The upshot: any kid who has read these early Cleary books since, say, the late 1970s recognizes in countless ways that the world they portray is foreign, regardless of the timelessness of the emotions and psychology at play. And indeed, the distinguished, offhandedly charming illustrations in the original editions of these books (by Louis Darling, who also illustrated Silent Spring) depict plainly dressed, crew-cut, unmistakably mid-20th-century children, and a Ramona who, true to Cleary’s stroppy character, somewhat resembles a wild child. But the books’ illustrations have been modernized—the children now sport bicycle helmets and backpacks. These wholly anachronistic drawings condescend to and confuse kid readers, who know that the characters they’re encountering in these books aren’t in the contemporary world—and who in fact have little difficulty finding the stories resonant, though the protagonists, situations, and even values fail to conform to current standards. For instance, Henry feeds his dog horse meat, as kids did in 1950—a fact that my son, raised an animal welfarist and a vegetarian, has had to reconcile with Henry’s likable and admirable qualities.
Cleary says that she has been guided in her writing by the observation of her college professor that “the proper subject of the novel is universal human experience.” At its best—in her Klickitat novels through Ramona the Pest—Cleary’s fiction brilliantly bears out that statement. But as the distance grew between her own childhood and that of her characters, Cleary’s efforts to keep up-to-date and relevant rendered her novels less particular, less sharp, and, paradoxically, less universal.
The genius and charm of the early books lies in the way Cleary fully and leisurely entered and articulated the workings of a child’s mind. The turning of those wheels is evident in a passage from Henry Huggins (to pluck one at random from hundreds of such scenes) in which Henry is tempted to buy some guppies. He’s impressed by the bargain: 79 cents a pair, and that includes the fishbowl, one snail, one aquatic plant, and a package of food. (Cleary never neglects an ounce of the crucial minutiae that she knows will impress her characters.) She devotes a whole simple sentence to the boy’s feeling for the silver dollar in his pocket, as he stands in front of the pet-store aquarium. She uses another sentence to confirm his money is “still there”—a child would know not to count on that. He watches the attractive fish for a while longer before he decides, yes, he’ll buy a pair. It takes three more sentences to build a firm case against hypothetical objections from his mother, and finally satisfy himself that he’s got all her reservations covered. In doing so he reveals a neat picture of the kind of requirements sons inevitably have to put up with from their moms: the fish are “quiet” and “little” and they don’t “bark or track in mud or anything.”
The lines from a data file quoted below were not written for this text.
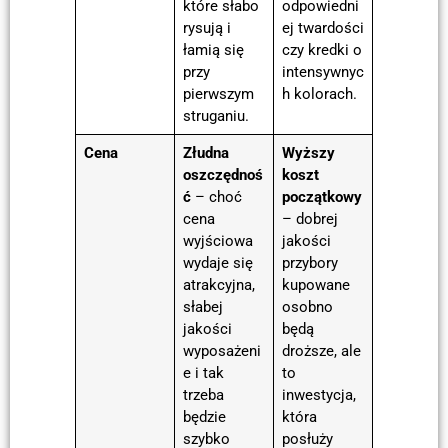
które słabo
odpowiedni
rysują i
ej twardości
łamią się
czy kredki o
przy
intensywnyc
pierwszym
h kolorach.
struganiu.
Cena
Złudna
Wyższy
oszczędnoś
koszt
ć
– choć
początkowy
cena
– dobrej
wyjściowa
jakości
wydaje się
przybory
atrakcyjna,
kupowane
słabej
osobno
jakości
będą
wyposażeni
droższe, ale
e i tak
to
trzeba
inwestycja,
będzie
która
szybko
posłuży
The later books explore, although less deeply, much wider stretches of more-serious emotional ground—the kinds of realistic and meaningful situations and themes that experts and educators deem enriching in children’s and young-adult fiction, an attitude no less didactic and deadening than that which informed the treacly, uplifting children’s books that Cleary in her early work was rebelling against. In Ramona Forever (1984), Ramona suffers the death of her cat and worries about being supplanted by a new baby, her father being out of work, and her beloved aunt marrying and moving to Alaska, all in about the same number of pages it took Henry and his pals to build a clubhouse, and for him to have a falling-out and (sadly but realistically) only partial reconciliation with his neighbor Beezus. Many characters in the late novels are flat; most are observed with intelligence, but they’re not inhabited. Cleary gets through the vast territory of her plots by relying on longer, more complex sentences, but while these scoop up the gist, they let the particularity escape.
The stylistic and substantive gap between Cleary’s early and later novels is so apparent that I long thought different authors had written the two groups of books. And in fact that divide can be quite precisely dated—as can so many divides in American culture—to the late 1960s and early ’70s: Ramona the Pest (1968) is on one side of the line, whereas Cleary’s next Klickitat novel, Ramona the Brave (1975), has most definitely crossed it. I wouldn’t attribute the divide to Cleary’s deliberately eschewing her first resolution; still, as her talent became increasingly recognized, and as she took on the mantle of National Institution, the pressure to deliver a relevant and uplifting message must have been great.
Luckily, kids and their parents need not be confined to Cleary’s publisher’s definition of her canon. Instead they should read all of Cleary’s Klickitat books through Ramona the Pest, as well as her memoirs (kids should wait until their teen years to read the memoirs, which matter-of-factly explore Cleary’s fraught relationship with her depressive mother, an adult relative’s sexual advances toward the young Cleary, and Cleary’s entanglement at Berkeley with a roué). That’s a compilation that will work its way indelibly into a child’s memory and imagination—not unlike Cleary’s own burrs and dandelion fluff.